Travel to Mars may be closer than we think, based on work at the U.S. Department of Energy’s (DOE) Princeton Plasma Physics Laboratory (PPPL). PPPL’s Principal Research Physicist Fatima Ebrahimi, wrote and published a paper detailing the work in the Journal of Plasma Physics.
The proposed device will apply magnetic fields to cause particles of plasma to shoot out the back of a rocket. Based on the conservation of momentum, the process will propel a craft forward. The concept accelerates particles using magnetic reconnection, a process found throughout the universe in which magnetic field lines converge, suddenly separate, and then join together again, producing lots of energy.
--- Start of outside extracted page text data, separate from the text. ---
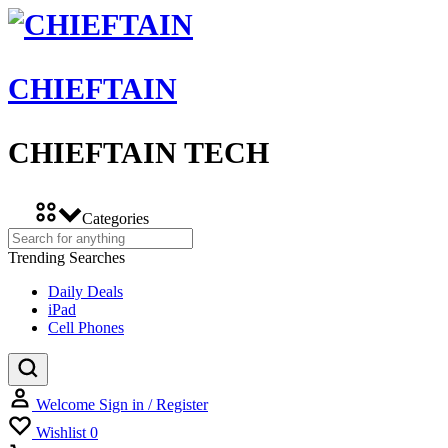
CHIEFTAIN
CHIEFTAIN TECH
Categories
Trending Searches
Daily Deals
iPad
Cell Phones
Welcome
Sign in / Register
Wishlist
0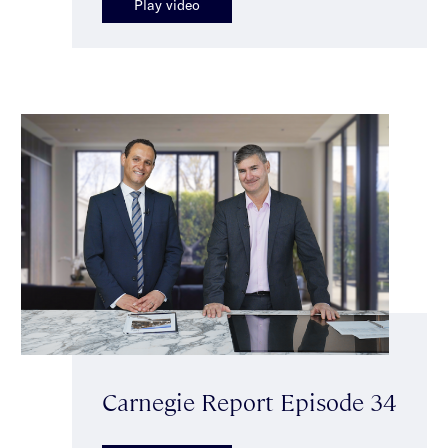
Play video
Carnegie Report Episode 34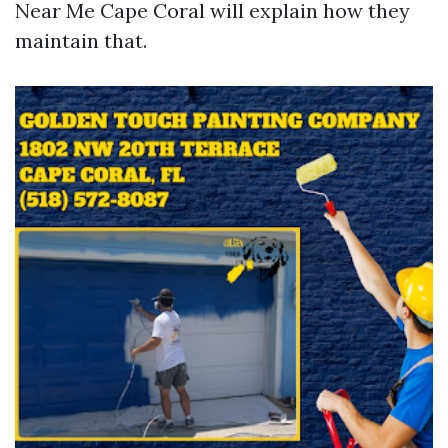
Near Me Cape Coral will explain how they
maintain that.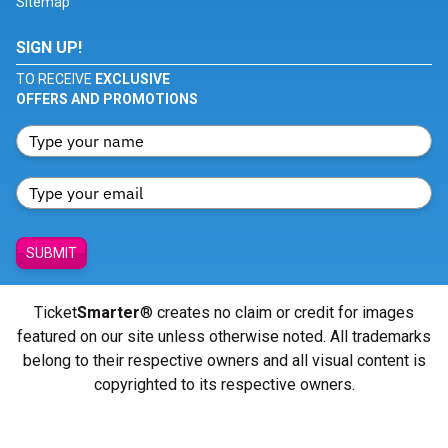
Sitemap
SIGN UP!
TO RECEIVE
EXCLUSIVE
OFFERS AND PROMOTIONS
SUBMIT
Ticket
Smarter
® creates no claim or credit for images
featured on our site unless otherwise noted. All trademarks
belong to their respective owners and all visual content is
copyrighted to its respective owners.
© Copyright 2026 - ticketsmarter.com - All Rights reserved.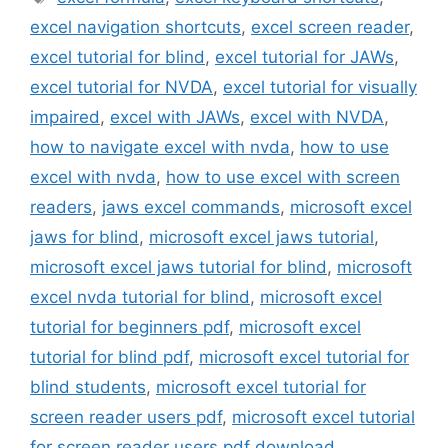
excel navigation shortcuts
,
excel screen reader
,
excel tutorial for blind
,
excel tutorial for JAWs
,
excel tutorial for NVDA
,
excel tutorial for visually
impaired
,
excel with JAWs
,
excel with NVDA
,
how to navigate excel with nvda
,
how to use
excel with nvda
,
how to use excel with screen
readers
,
jaws excel commands
,
microsoft excel
jaws for blind
,
microsoft excel jaws tutorial
,
microsoft excel jaws tutorial for blind
,
microsoft
excel nvda tutorial for blind
,
microsoft excel
tutorial for beginners pdf
,
microsoft excel
tutorial for blind pdf
,
microsoft excel tutorial for
blind students
,
microsoft excel tutorial for
screen reader users pdf
,
microsoft excel tutorial
for screen reader users pdf download
,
Reconnection also occurs inside doughnut-shaped fusion devices known as tokamaks.
Ebrahimi noticed the similarities between a car’s exhaust and the high-velocity exhaust particles created by PPPL’s National Spherical Torus Experiment (NSTX) the forerunner of the laboratory’s present flagship fusion facility. The tokamak produces magnetic bubbles called plasmoids that move at around 20 kilometers per second—similar to thrust.
Computer simulations performed on PPPL computers and the National Energy Research Scientific Computing Center showed that the new plasma thruster concept can generate exhaust with velocities of hundreds of kilometers per second, 10x faster than those of other thrusters, potentially bringing outer planets within reach of astronauts.